O Papa em Nakasaki em novembro de 2019 | Vatican Media |
O
Japão e o mundo recordam esta sexta-feira o bombardeio nuclear estadunidense
que devastou Hiroshima em 6 de agosto de 1945 e Nagasaki três dias depois. O
aniversário cai dois dias antes do final dos Jogos Olímpicos "que, como
enfatiza dom Joseph Mitsuaki Takami, são para cada nação um convite à
verdadeira paz, que certamente não se constrói com a posse das armas
nucleares".
Andrea De Angelis - Vatican News
Passaram-se 76 anos daqueles dias horríveis, quando
o mundo descobriu o poder destrutivo devastador das armas mais perigosas jamais
antes construídas na Terra. Os dois ataques nucleares, realizados pelos EUA no
final da Segunda Guerra Mundial, ceifaram mais de 100 mil vidas em Hiroshima e
Nagasaki, bombardeadas em 6 e 9 de agosto de 1945, respectivamente. De acordo
com algumas estimativas, os mortos podem ter ficado perto de 200 mil. Este foi
o primeiro e único ataque nuclear em guerra na história, mas o desenvolvimento
dos armamentos e sua posse por parte de muitos Estados mostra como a paz está
em risco. Esta é outra razão pela qual é importante lembrar aqueles três dias
que marcaram a história de um país, o Japão, sobre o qual os holofotes do mundo
têm estado concentrados há duas semanas devido ao Jogos Olímpicos de Tóquio
2020, adiados por um ano devido à pandemia. As Olimpíadas terminarão no domingo
8 de agosto e, duas semanas depois, será a vez das Paraolímpicas.
O testemunho dos sobreviventes
Às 8h15, o sino tocou para marcar o início do
minuto de silêncio, a hora exata em que os EUA lançaram a bomba atômica sobre
Hiroshima, causando instantaneamente dezenas de milhares de mortes e
reescrevendo tragicamente a história dos conflitos mundiais e tornando o mundo
consciente - com o passar do tempo, na realidade - dos efeitos devastadores das
armas nucleares.

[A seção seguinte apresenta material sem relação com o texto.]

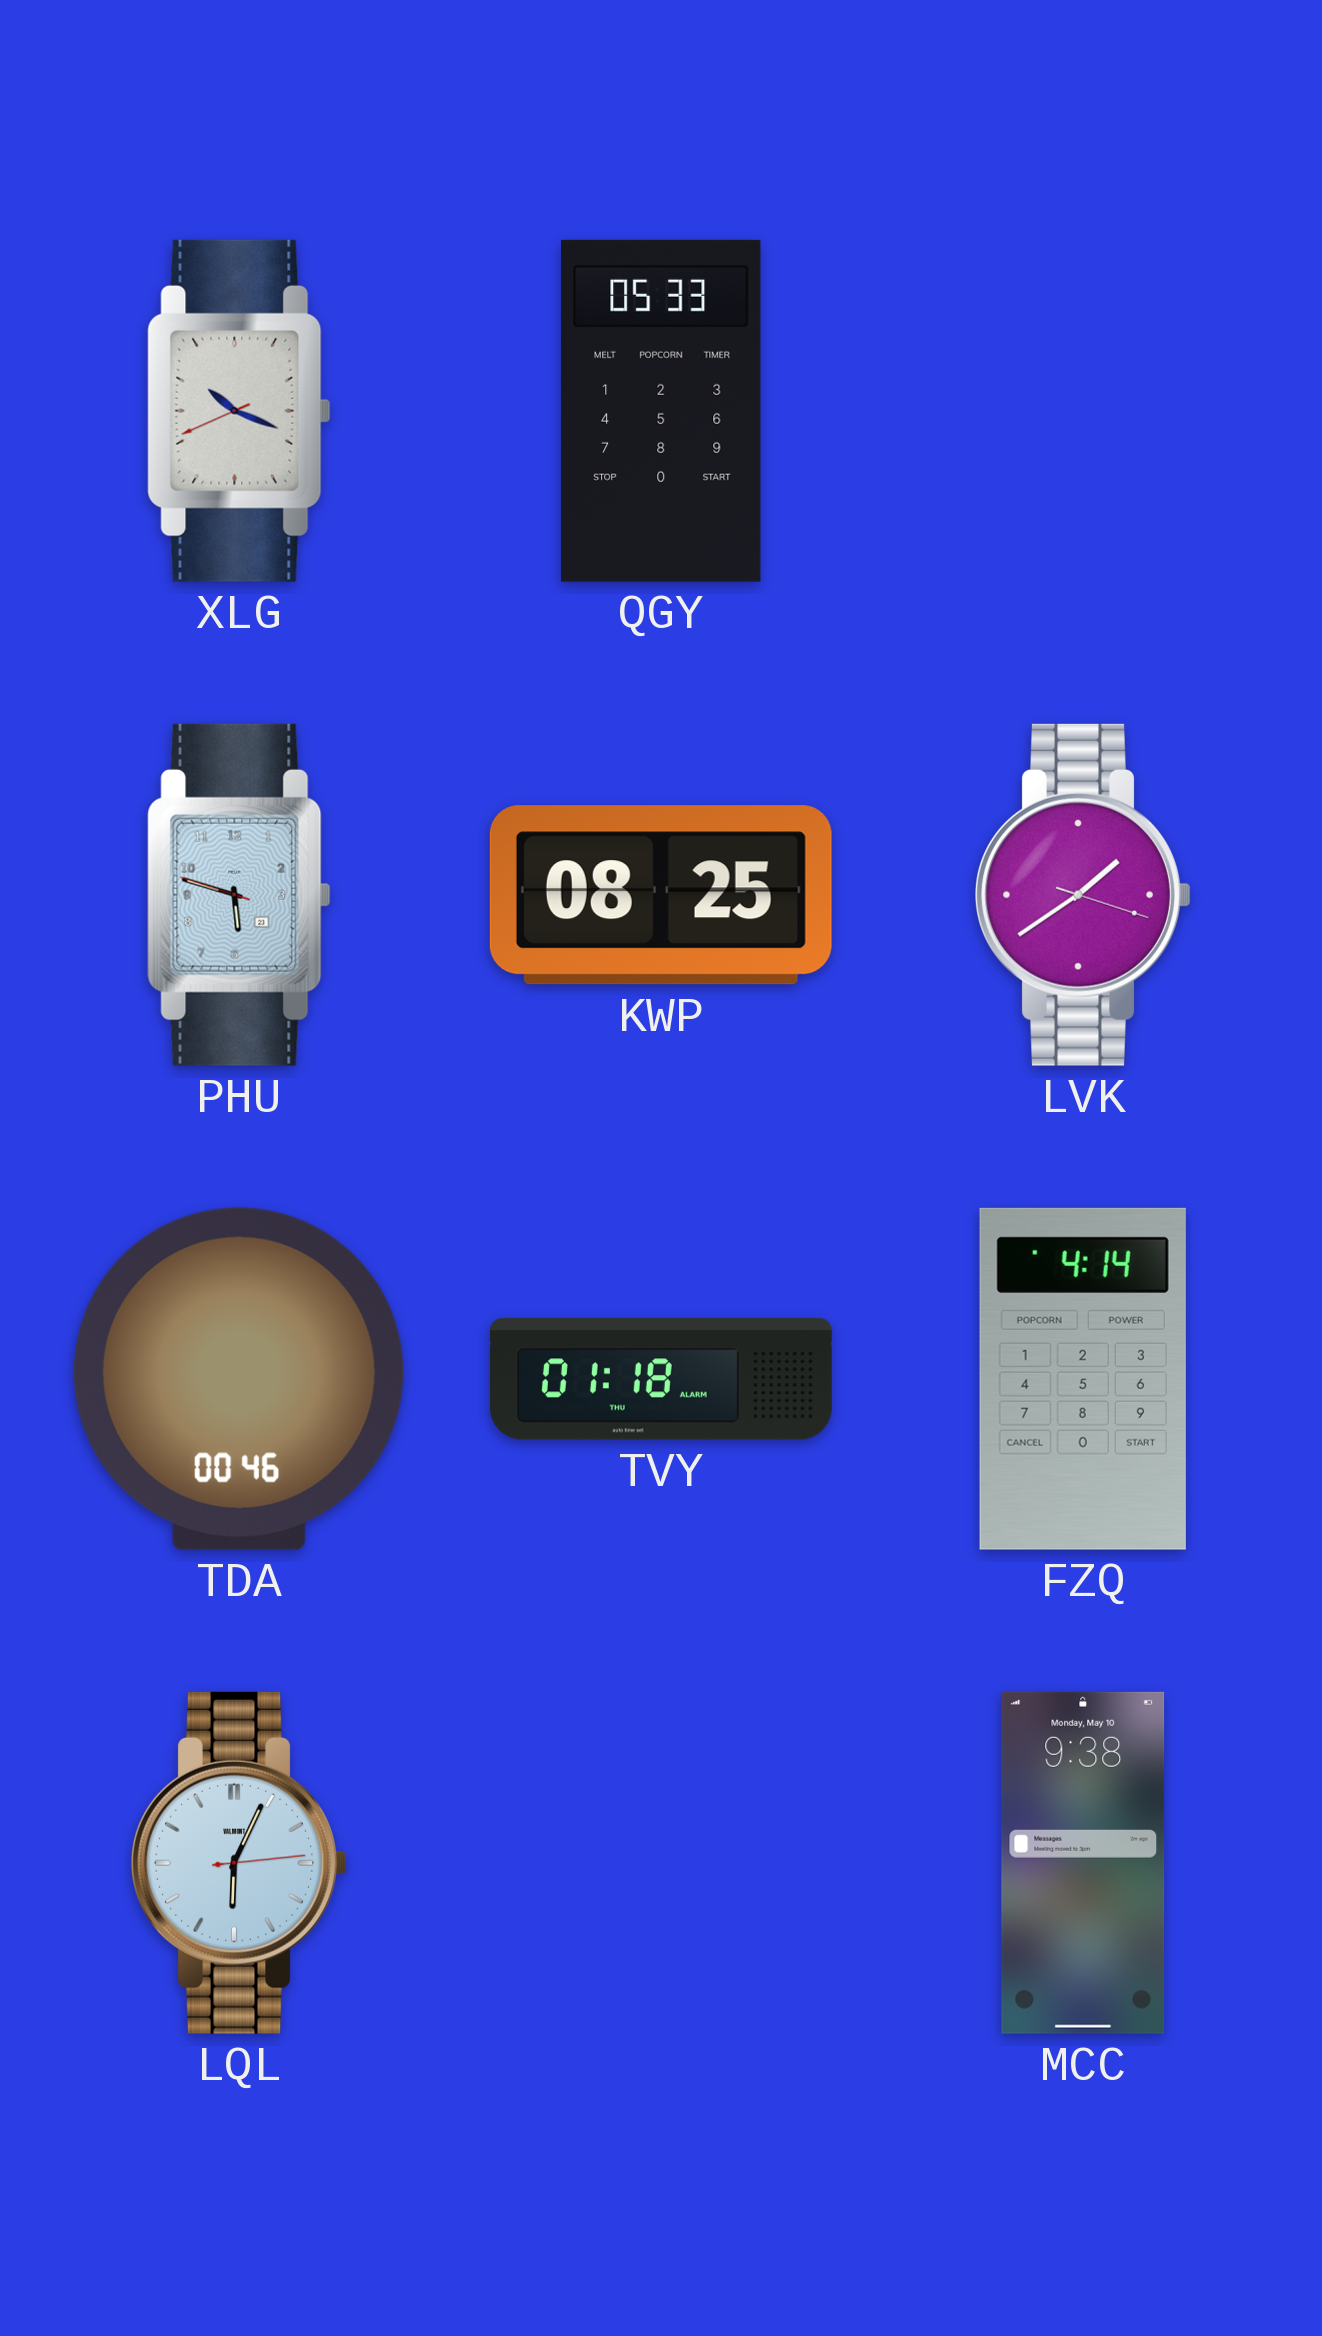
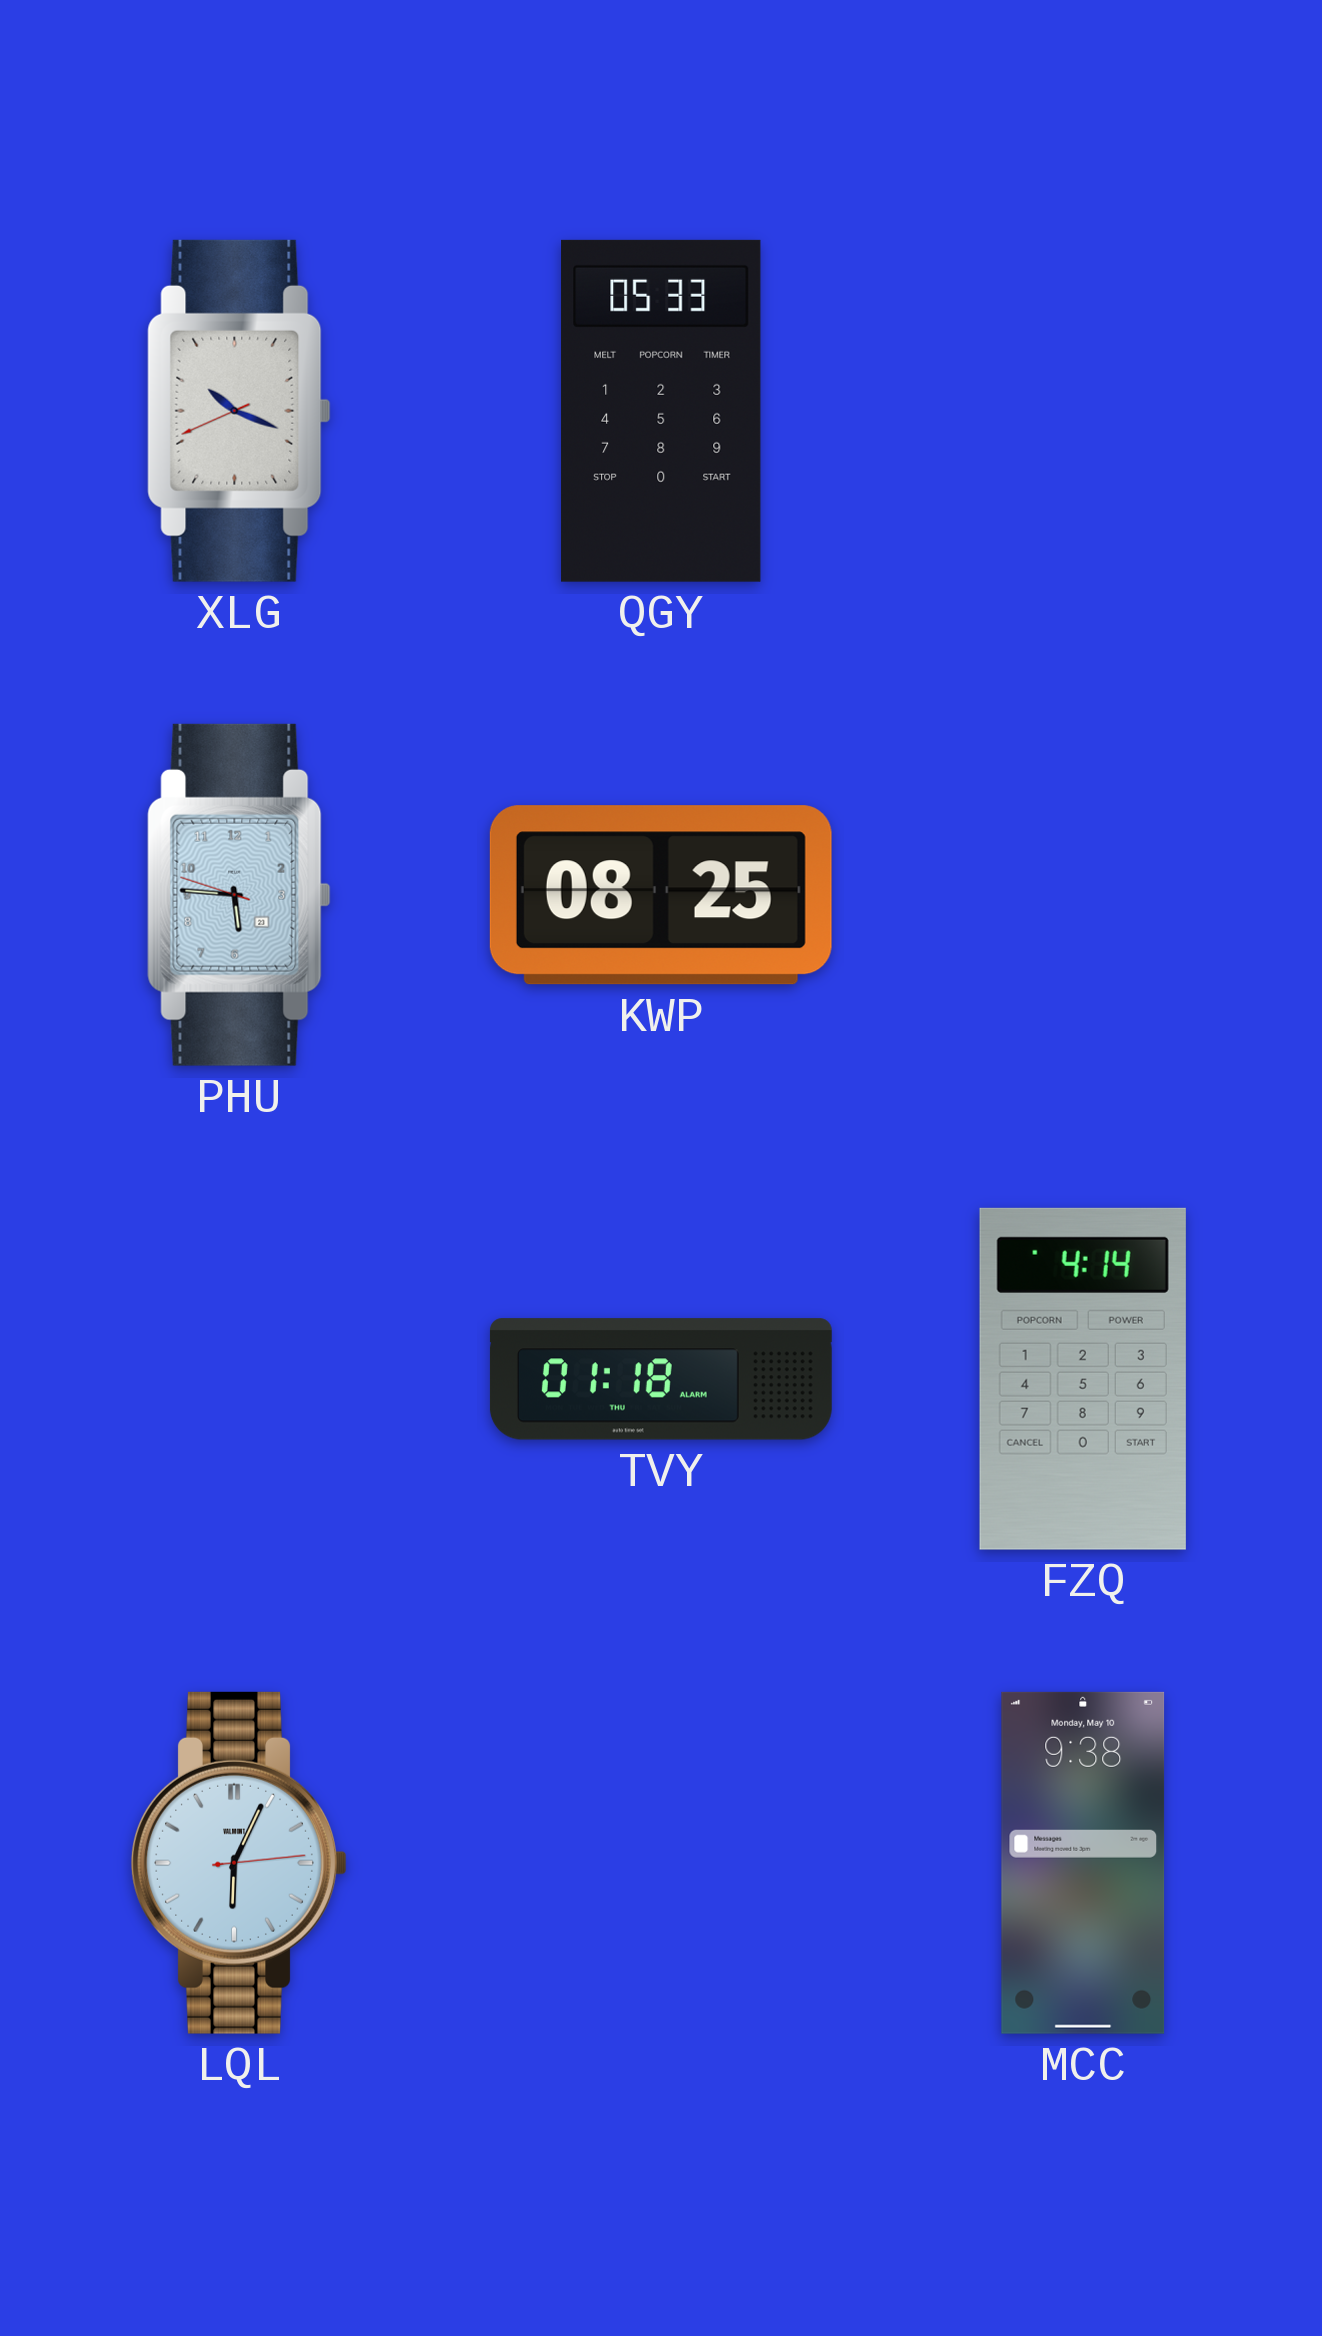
PHU: 5:47 -> 5:45
LVK: 1:39 -> none
TDA: 00:46 -> none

Mesmo décadas depois. A cidade japonesa celebra o aniversário
no Parque Memorial da Paz. Devido à pandemia, o número de participantes foi
reduzido a algumas centenas, representando 86 nações unidas em nome da paz. O
prefeito de Hiroshima, Kazumi, instou o governo a assegurar que as negociações
sobre a revisão do Tratado de Não-Proliferação Nuclear pudessem ser retomadas,
apesar da pandemia. O Japão, apesar de ter sido o único país a sofrer um ataque
atômico, não ratificou o tratado. Também presentes na cerimônia desta
sexta-feira estavam os hibakusha, os sobreviventes do ataque nuclear. A idade
média deles está em torno de 84 anos.
A paz só pode ser desarmada
O Japão, portanto, olha para trás para celebrar as
vítimas, para gritar "nunca mais" ao mundo e para ouvir, novamente
este ano, a voz dos sobreviventes dos bombardeios nucleares. Cada vez menos,
com o passar do tempo. A mensagem deles atravessa fronteiras e gerações e pede
aos indivíduos, aos cidadãos e aos governantes que trabalhem pela paz, pela não-proliferação
nuclear, para diminua que o número de países no mundo que possuem armas cada
vez mais devastadoras e perigosas. Em novembro de 2019, durante sua viagem
apostólica ao Japão e à Tailândia, o Papa definiu o uso da energia atômica para
fins guerra "crime não só contra o homem e sua dignidade", mas
"contra qualquer possibilidade de futuro em nossa casa comum".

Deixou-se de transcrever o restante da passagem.